Are LSTMs Good Few-Shot Learners?
This work addresses the problem of few-shot learning for AI researchers, offering incremental improvements and new insights into LSTM applications in image classification.
The paper revisits LSTM-based meta-learning for few-shot learning, finding that LSTMs outperform MAML on simple regression but fall short on complex image classification; they propose OP-LSTM, which resolves issues and achieves competitive performance, with cross-domain accuracy gains of 0.5% to 1.9%.
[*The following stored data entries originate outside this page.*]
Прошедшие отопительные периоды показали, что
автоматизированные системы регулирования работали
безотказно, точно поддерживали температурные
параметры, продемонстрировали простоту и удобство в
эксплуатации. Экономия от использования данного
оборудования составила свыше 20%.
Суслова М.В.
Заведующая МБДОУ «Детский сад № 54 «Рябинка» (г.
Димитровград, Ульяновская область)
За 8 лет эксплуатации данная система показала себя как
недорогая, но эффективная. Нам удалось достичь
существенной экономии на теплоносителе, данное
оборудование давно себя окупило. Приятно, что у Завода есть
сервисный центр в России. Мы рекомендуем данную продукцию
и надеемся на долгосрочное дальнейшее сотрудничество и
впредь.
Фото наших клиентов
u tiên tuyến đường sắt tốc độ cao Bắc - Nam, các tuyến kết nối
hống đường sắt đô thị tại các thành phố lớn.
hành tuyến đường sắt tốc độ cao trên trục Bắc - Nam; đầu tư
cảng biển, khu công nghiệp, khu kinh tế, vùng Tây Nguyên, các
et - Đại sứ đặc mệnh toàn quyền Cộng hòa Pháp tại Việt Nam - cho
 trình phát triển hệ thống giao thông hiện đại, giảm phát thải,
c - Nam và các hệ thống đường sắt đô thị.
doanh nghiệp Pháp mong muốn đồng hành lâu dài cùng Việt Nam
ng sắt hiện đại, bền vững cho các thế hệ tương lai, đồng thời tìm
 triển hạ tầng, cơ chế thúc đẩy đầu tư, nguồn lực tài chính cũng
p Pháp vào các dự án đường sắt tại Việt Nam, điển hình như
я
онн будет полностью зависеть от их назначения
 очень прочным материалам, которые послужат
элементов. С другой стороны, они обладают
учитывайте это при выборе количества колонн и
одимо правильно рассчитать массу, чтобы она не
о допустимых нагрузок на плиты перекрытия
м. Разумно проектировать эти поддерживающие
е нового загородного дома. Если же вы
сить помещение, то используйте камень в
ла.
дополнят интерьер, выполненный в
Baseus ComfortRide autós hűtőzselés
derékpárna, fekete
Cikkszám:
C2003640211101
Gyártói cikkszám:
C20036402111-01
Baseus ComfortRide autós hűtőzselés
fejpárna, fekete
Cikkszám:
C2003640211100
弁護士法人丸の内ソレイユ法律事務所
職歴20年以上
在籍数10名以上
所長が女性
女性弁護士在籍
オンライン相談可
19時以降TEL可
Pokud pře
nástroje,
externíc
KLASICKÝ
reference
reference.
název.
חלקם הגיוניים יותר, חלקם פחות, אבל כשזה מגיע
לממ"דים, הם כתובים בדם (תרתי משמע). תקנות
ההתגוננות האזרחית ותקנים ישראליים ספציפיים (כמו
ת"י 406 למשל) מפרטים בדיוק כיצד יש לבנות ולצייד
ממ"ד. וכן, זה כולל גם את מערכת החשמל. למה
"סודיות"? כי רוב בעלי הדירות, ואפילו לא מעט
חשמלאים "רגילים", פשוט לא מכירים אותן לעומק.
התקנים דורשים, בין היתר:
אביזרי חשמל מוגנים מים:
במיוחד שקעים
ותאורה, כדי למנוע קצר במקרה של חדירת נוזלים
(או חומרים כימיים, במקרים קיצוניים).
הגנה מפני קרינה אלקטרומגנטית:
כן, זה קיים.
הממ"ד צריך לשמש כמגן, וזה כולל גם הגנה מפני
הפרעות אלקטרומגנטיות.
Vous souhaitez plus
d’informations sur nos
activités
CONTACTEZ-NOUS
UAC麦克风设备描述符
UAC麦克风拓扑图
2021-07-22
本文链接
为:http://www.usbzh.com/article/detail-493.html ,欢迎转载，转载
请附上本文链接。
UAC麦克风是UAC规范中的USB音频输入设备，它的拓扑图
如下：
Deep learning requires large amounts of data to learn new tasks well, limiting its applicability to domains where such data is available. Meta-learning overcomes this limitation by learning how to learn. In 2001, Hochreiter et al. showed that an LSTM trained with backpropagation across different tasks is capable of meta-learning. Despite promising results of this approach on small problems, and more recently, also on reinforcement learning problems, the approach has received little attention in the supervised few-shot learning setting. We revisit this approach and test it on modern few-shot learning benchmarks. We find that LSTM, surprisingly, outperform the popular meta-learning technique MAML on a simple few-shot sine wave regression benchmark, but that LSTM, expectedly, fall short on more complex few-shot image classification benchmarks. We identify two potential causes and propose a new method called Outer Product LSTM (OP-LSTM) that resolves these issues and displays substantial performance gains over the plain LSTM. Compared to popular meta-learning baselines, OP-LSTM yields competitive performance on within-domain few-shot image classification, and performs better in cross-domain settings by 0.5% to 1.9% in accuracy score. While these results alone do not set a new state-of-the-art, the advances of OP-LSTM are orthogonal to other advances in the field of meta-learning, yield new insights in how LSTM work in image classification, allowing for a whole range of new research directions. For reproducibility purposes, we publish all our research code publicly.